Brought to you by: The Trade Desk
I thought I was going to be a journalist.
I wrote for my high school and college newspapers and interned for several newspapers, covering everything from school board meetings to the Delaware poultry industry.
But life happened. And I became an entrepreneur and marketer. Not a professional marketer. Rather a card-carrying Seth Godin accidental marketer. But a marketer nonetheless.
Marketing has long been a place where lost souls like me from every industry could find a home. A fun home that valued new and big ideas -- never-been-done-before ideas -- over measurable, proven results.
Marketing is the only industry without a definition. A game without rules where anyone can jump in and define their channels and personal paths of choice.
But that game has ended, thanks to the tremendous mobility strides of the last five years. Everything is connected to the internet. Not an "Internet of Things," as we have been led to believe. But an internet of people -- an internet of customers who connect with everything.
People we labeled "consumers," "viewers" and "users" now expect us to know not only who they are but what they want, the devices they carry, the apps they use and the products they buy. Instant isn't soon enough. Free isn't free enough. Is it fair? Who cares? It's expected.
The good news is that these customer expectations have shattered our collective industry identity crisis.

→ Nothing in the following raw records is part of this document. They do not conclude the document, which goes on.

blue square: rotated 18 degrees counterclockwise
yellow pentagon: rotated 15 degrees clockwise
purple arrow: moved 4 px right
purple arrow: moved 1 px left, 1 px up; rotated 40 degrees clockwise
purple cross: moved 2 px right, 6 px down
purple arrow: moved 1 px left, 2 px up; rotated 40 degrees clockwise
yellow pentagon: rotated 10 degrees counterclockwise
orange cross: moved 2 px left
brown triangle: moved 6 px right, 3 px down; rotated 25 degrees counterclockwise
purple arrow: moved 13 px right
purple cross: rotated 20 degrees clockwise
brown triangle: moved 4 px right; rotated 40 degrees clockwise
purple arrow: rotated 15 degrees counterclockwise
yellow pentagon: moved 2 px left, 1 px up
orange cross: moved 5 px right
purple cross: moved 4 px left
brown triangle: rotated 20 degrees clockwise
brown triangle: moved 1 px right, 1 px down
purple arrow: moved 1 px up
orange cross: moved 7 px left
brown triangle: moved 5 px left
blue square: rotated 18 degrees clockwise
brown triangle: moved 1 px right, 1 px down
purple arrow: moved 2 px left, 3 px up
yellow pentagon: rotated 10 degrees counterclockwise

The future of marketing is, quite simply, the process of mapping and optimizing journeys for customers. With so much at stake here, it's clear that there is a growing need for a steward -- a guardian for the customer's journey, looking after them to ensure an awesome and hopefully never-ending experience.
Previously fragmented campaigns must now become seamless experiences. Personalization is no longer a feature -- it's an expectation. Our reliance on cookies crumbles in a world with people and connected products at the center.
The smartest marketers at the most innovative companies have stopped focusing solely on the destination (a purchase, an upgrade, a download) and invested heavily in the journey. It's not that we don't care about the destination, it's that consumers won't get there if we obsess about the destination and reverse-engineer the journey.
It's the marketers -- the journey masters -- who are taking the lead here. More than half of the largest marketers in the world said they have greater ownership of all teams that touch customers and have been given greater revenue growth responsibility.
Marketers are no longer solely responsible for the distribution of messaging. They are responsible for the entire journey, from the initial touch to the win-back process and everything in between. The CMO is the new Customer Journey Officer.
As with all pivots, this is easier said than done. It's hard. And it will take time. But is that a reason not to start today?
Marketers need to help their companies answer four fundamental questions about the customer journey. Answering each of these questions is the essence, the truth, the most pure and specific definition of marketing. Most importantly, answering these questions is the future of the modern, customer-centric business.
1. Do you know your customers?
Customers expect you to understand who they are and connect with them on a highly personal level. Without a unified view of each customer, it is extremely difficult -- I'd argue impossible -- to reinvent how you do business.
2. Do you know where they are in their journey?
It's not enough to just know your customers. You need to know where a customer is in his or her journey with your business.
Are they a customer? Are they a former customer? Have they downloaded your app? A highly relevant and timely personalized customer journey is what every marketer wants to accomplish. This is impossible without mapping out all various customer journeys and knowing where your customers are in that journey.
3. Do you have a strategy to move customers along in their journey?
Once you have the first two questions answered, focus on a plan to map out highly personalized customer journeys. You need to have the organizational structure, content and strategy to execute optimized and personalized content across every channel and every device.
4. Are you able to measure the business impact?
How you measure business impact should be directly tied to customer journeys. You should be able to see at every given moment where any one customer is in his or her journey and, in aggregate, how many customers are in various places in the journey.
Marketers who embrace this new concept of the Customer Journey Officer will thrive and be rewarded. All others will be left behind.